My last blog was a form of stress release, where I detailed the humiliation of finding myself in a position where I need short term financial help. I know I will get a job soon, and that job will be well over the minimum wage - well over. But this doesn't help me in the short term.
I never intended that blog to be a cry for donations. It was only intended to be a rant about the unfairness of the welfare system.
So, imagine my utter surprise when I read that other bloggers have followed Lindsay's call to financially help humble little (well, kind of little) me, and have so generously offered to help me cover my shortfall. It's hard to know what to say, or how to articulate the depth of my astonishment and, more importantly, my gratitude.
I suspect part of my problem at not being able to just take the money and be gracious at the same time is Hindu guilt. Catholic guilt seems feeble in comparison. Not that it's a competition. Or perhaps it is.
I've always been taught that there is always (probably) someone worse off than me. This is undoubtedly true. And I hope that I too can help them in the same way that people - in my case, complete strangers, only united by blogs - have been so kind to me.

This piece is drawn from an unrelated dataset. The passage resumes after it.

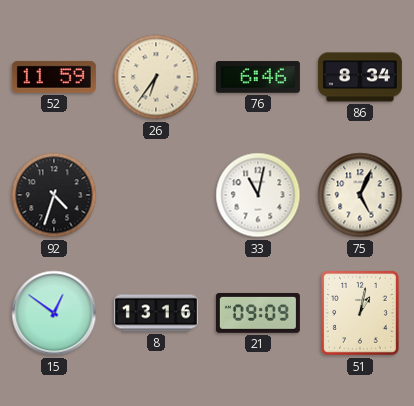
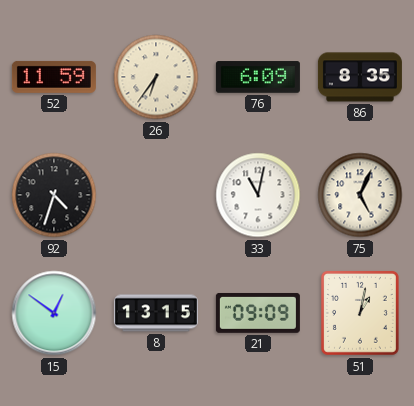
76: 6:46 -> 6:09
86: 8:34 -> 8:35
8: 13:16 -> 13:15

I know today's blogging event provides an important lesson to me, but I am ashamed that this lesson hasn't yet broken through the shock of the kind gestures. When it does, I will definitely be blogging the revelation.
In the meantime, I must remember that while I may feel utterly lost, depressed and alone after a number of humiliating experiences, the reality is far different. I have my good health, my loving family, my beautiful children, my non-judgmental friends, and a community of the kindest bloggers anyone could wish for.
For the first time in a long long long time, I have a feeling I will be sleeping a little better tonight. And smiling a little more for my children tomorrow.
Thank you. I love you all, and I will wait for the day when I can either repay your kindness, or shout you a drink (which is also a kind gesture, I suppose!).
2 comments:
O.M, giving is the easy part--it makes the person giving feel a little better about themselves, after all.
What's really hard is accepting. The act of accepting help gracefully is in itself an enormous gift to those who help out, so don't get the idea this is one-way traffic. ;)
Thanks, KG. That's really well said.